During years, millennia and million years this sediment has accumulated on the continental margin to create a several kilometres thick and several hundred of kilometres wide gigantic pile. This pile of sediment is actually very well structured because it is a stack of thousands of Turbiditic Channel-Levées. It is called a Turbidite System or Submarine Fan.

 The presently working channel-levées (Fig. 2) runs along 800 km from the submarine canyon and down to 5000 m water depth. The overall length is 1100 km when “unfolding” the meanders and this is the distance travelled by a sediment avalanche triggered in the submarine canyon before it dies naturally by lack of energy (i.-e. lack of slope). The termination of the channel-levées has a complex and intricate morphology that is characterized by a diverging pattern of small-size channel-levées that gradually vanish. Because of its shape it is called a “lobe”.

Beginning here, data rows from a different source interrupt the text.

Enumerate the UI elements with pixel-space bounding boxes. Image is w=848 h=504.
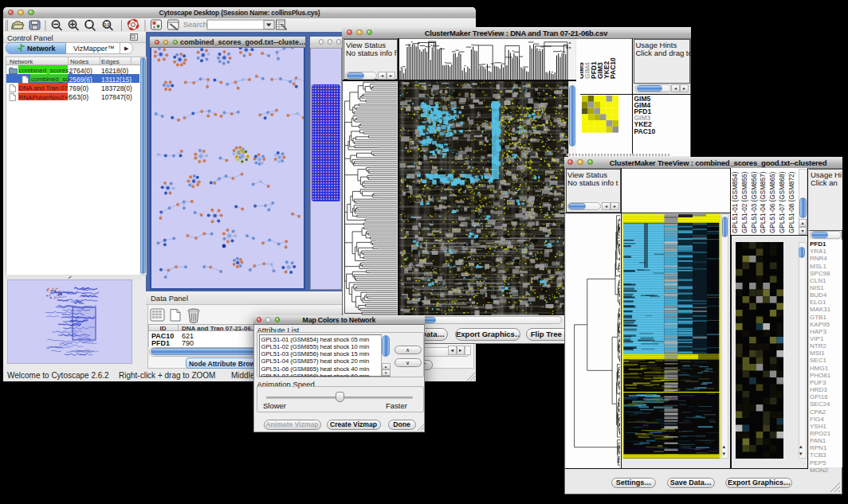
svg-text:SEC1: SEC1 bbox=[810, 357, 826, 364]
svg-text:NTR2: NTR2 bbox=[810, 342, 826, 350]
svg-text:GPL51-06 (GSM865): GPL51-06 (GSM865) bbox=[769, 171, 776, 233]
svg-text:RNR4: RNR4 bbox=[810, 255, 827, 262]
svg-text:GPL51-01 (GSM854): GPL51-01 (GSM854) bbox=[732, 171, 739, 233]
svg-text:FIG4: FIG4 bbox=[810, 416, 824, 423]
svg-text:GPI16: GPI16 bbox=[810, 393, 828, 400]
svg-text:RPN1: RPN1 bbox=[810, 444, 827, 451]
svg-text:ELG1: ELG1 bbox=[810, 299, 826, 306]
svg-text:GPL51-02 (GSM855): GPL51-02 (GSM855) bbox=[741, 171, 748, 233]
svg-text:MSL1: MSL1 bbox=[810, 263, 826, 270]
svg-text:GPL51-03 (GSM856): GPL51-03 (GSM856) bbox=[751, 171, 758, 233]
svg-text:KAP95: KAP95 bbox=[810, 321, 830, 328]
svg-text:NIS1: NIS1 bbox=[810, 284, 824, 291]
svg-text:YRA1: YRA1 bbox=[810, 248, 826, 255]
svg-text:CLN1: CLN1 bbox=[810, 277, 826, 284]
svg-text:GPL51-04 (GSM857): GPL51-04 (GSM857) bbox=[760, 171, 767, 233]
svg-text:MON2: MON2 bbox=[810, 467, 829, 474]
svg-text:MSI1: MSI1 bbox=[810, 350, 825, 357]
svg-text:CPA2: CPA2 bbox=[810, 408, 826, 416]
svg-text:GPL51-08 (GSM872): GPL51-08 (GSM872) bbox=[788, 171, 795, 233]
svg-text:YSH1: YSH1 bbox=[810, 423, 826, 430]
svg-text:HAP3: HAP3 bbox=[810, 328, 826, 335]
svg-text:TCB3: TCB3 bbox=[810, 451, 826, 459]
svg-text:GTB1: GTB1 bbox=[810, 314, 826, 321]
svg-text:BUD4: BUD4 bbox=[810, 291, 827, 299]
svg-text:HRD3: HRD3 bbox=[810, 386, 827, 393]
svg-text:PFD1: PFD1 bbox=[810, 240, 826, 248]
svg-text:PUF3: PUF3 bbox=[810, 379, 826, 386]
svg-text:VIP1: VIP1 bbox=[810, 335, 824, 342]
svg-text:PAN1: PAN1 bbox=[810, 437, 826, 444]
svg-text:PAC10: PAC10 bbox=[609, 57, 617, 78]
svg-text:PHO81: PHO81 bbox=[810, 372, 831, 379]
svg-text:SPC98: SPC98 bbox=[810, 270, 830, 277]
svg-text:RPO21: RPO21 bbox=[810, 430, 831, 437]
svg-text:Search:: Search: bbox=[183, 19, 210, 28]
svg-text:PEP5: PEP5 bbox=[810, 459, 826, 467]
svg-text:MAK31: MAK31 bbox=[810, 306, 831, 313]
svg-text:HMG1: HMG1 bbox=[810, 365, 829, 372]
svg-text:GPL51-07 (GSM868): GPL51-07 (GSM868) bbox=[779, 171, 786, 233]
svg-text:SEC24: SEC24 bbox=[810, 400, 830, 408]
svg-text:1:1: 1:1 bbox=[104, 21, 109, 26]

sediment2 Because we want to understand where, why and how benthic organisms can live on the organic carbon supplied by the turbidity current it is necessary to understand the role that play the morphology and the composition of the lobes in the occurrence of these biological oasis. Our main problem is that the occurrence of the biologic “spots” and the characteristics of the seabed (morphology and composition) in the lobes vary a lot. For instance the size of a “spot” of biologic community ranges from few meters to no more than few tens of meters while the pixel size on the images of Figures 3 and 4 is only about 50 m. This means that such variability cannot be resolved with tools operated from the sea surface. Therefore we have used a tool operated close to the seabed, the IFREMER Remotely Operated Vehicle (ROV) called VICTOR that allowed us to acquire very high resolution bathymetry (pixel size 1 m) and to directly describe the sedimentary structures on the seabed.

The pattern of distributaries channels network in the lobes permits to outline several distinct sedimentary areas, such as the channels floors, levees, areas adjacent to channel-levées, and numerous landslides whose characteristics may vary. Similarly, the benthic biologic communities are not homogeneously distributed on the lobe and we can suppose that these geological and biological heterogeneities are likely correlated.

Bearing that in mind and using the high degree of organization of the area as a guide, the objectives of task 5 are:

(1) to refine our knowledge of the morphology and the internal structure of the lobe complex

(2) to determine accurately the sedimentary facies and their distribution

(3) to guide further field investigations during cruises

(4) to determine the geological constraints on the distribution and composition of the benthic communities.